The power of trackbacks is to track the discussion of articles on your site across the web. They are generated automatically by the post when it is published, sending a trackback response to your site.
When the referring site owner moves their site, makes a domain name change, or does a total makeover that causes the database to be changed or updated, trackbacks can be re-released, flooding your site with redundant trackbacks as if the posts were just published.
While we wait for WordPress and others to add some form of verification to duplicate trackbacks, it’s up to us to be responsible towards these unwanted trackbacks.
Note that the above image of a duplicate, old trackback is dated 2013 and the link in the trackbacking post is dated 2007. If a trackback comes in dated a year ago, possibly three or eight years ago, it is not spam. Don’t mark it as spam. If you permitted the trackback the first time, just delete it as this is a duplicate.
Your blog exercise today is to check for duplicate trackbacks and delete them appropriately, and to be familiar with them in the future when they arrive in your comment queue.
These seems like a fairly simple blog exercise. It could be, but as with all of these blog exercises, this is about stretching your blogging muscles.

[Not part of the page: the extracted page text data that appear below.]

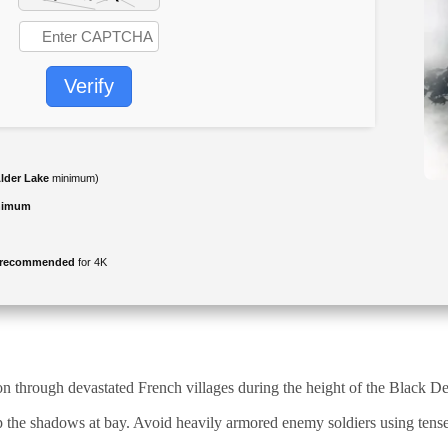
Verify
Alder Lake
minimum)
inimum
y recommended
for 4K
on through devastated French villages during the height of the Black De
eep the shadows at bay. Avoid heavily armored enemy soldiers using tense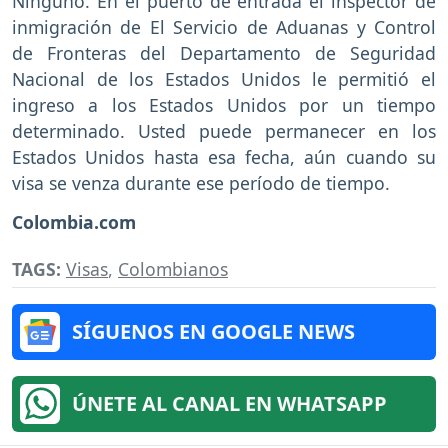
Ninguno. En el puerto de entrada el inspector de
inmigración de El Servicio de Aduanas y Control
de Fronteras del Departamento de Seguridad
Nacional de los Estados Unidos le permitió el
ingreso a los Estados Unidos por un tiempo
determinado. Usted puede permanecer en los
Estados Unidos hasta esa fecha, aún cuando su
visa se venza durante ese período de tiempo.
Colombia.com
TAGS:
Visas
,
Colombianos
SÍGUENOS EN GOOGLE NEWS
ÚNETE AL CANAL EN WHATSAPP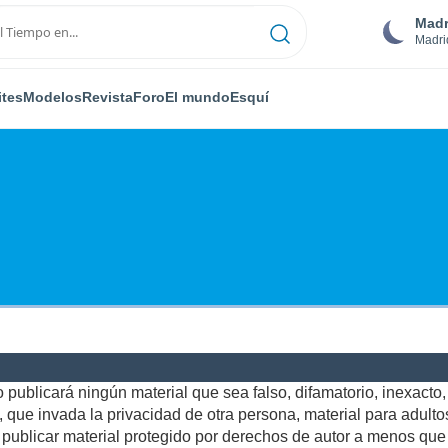
Madr
Madri
ites
Modelos
Revista
Foro
El mundo
Esquí
publicará ningún material que sea falso, difamatorio, inexacto, a
ue invada la privacidad de otra persona, material para adultos,
ublicar material protegido por derechos de autor a menos que u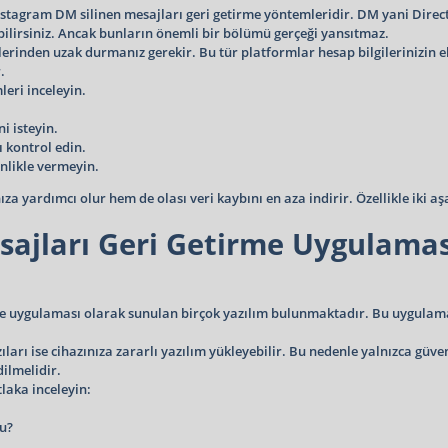
 Instagram DM silinen mesajları geri getirme yöntemleridir. DM yani Dire
bilirsiniz. Ancak bunların önemli bir bölümü gerçeği yansıtmaz.
itelerinden uzak durmanız gerekir. Bu tür platformlar hesap bilgilerinizin 
.
eri inceleyin.
i isteyin.
 kontrol edin.
inlikle vermeyin.
a yardımcı olur hem de olası veri kaybını en aza indirir. Özellikle iki a
sajları Geri Getirme Uygulamas
irme uygulaması olarak sunulan birçok yazılım bulunmaktadır. Bu uygula
azıları ise cihazınıza zararlı yazılım yükleyebilir. Bu nedenle yalnızca gü
ilmelidir.
laka inceleyin:
u?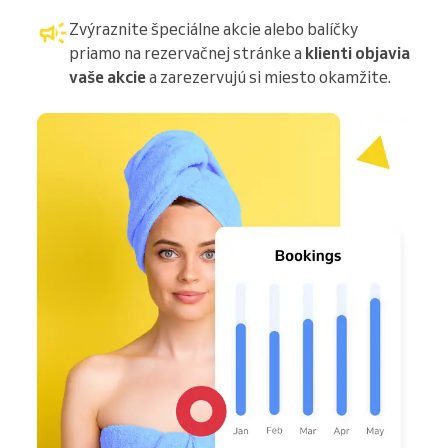
Zvýraznite špeciálne akcie alebo balíčky
priamo na rezervačnej stránke a
klienti objavia
vaše akcie
a zarezervujú si miesto okamžite.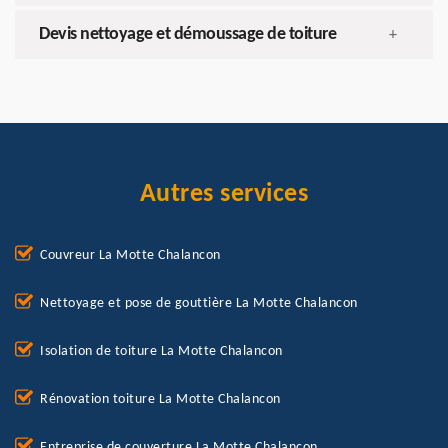
Devis nettoyage et démoussage de toiture
+
Autres services
Couvreur La Motte Chalancon
Nettoyage et pose de gouttière La Motte Chalancon
Isolation de toiture La Motte Chalancon
Rénovation toiture La Motte Chalancon
Entreprise de couverture La Motte Chalancon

Delete the trackback after you visit the referring post.
If you didn’t say thank you before, take a moment to leave a comment or use their contact form (if comments are closed) to say thank you for linking to you, even if the thank you is past due. Remember, you can never say thank you enough.
If you notice they have changed their site, check to see if there is an announcement about the changes and congratulate them.
Look at the duplicate trackback as a change to re-kindle an old relationship or start a new one.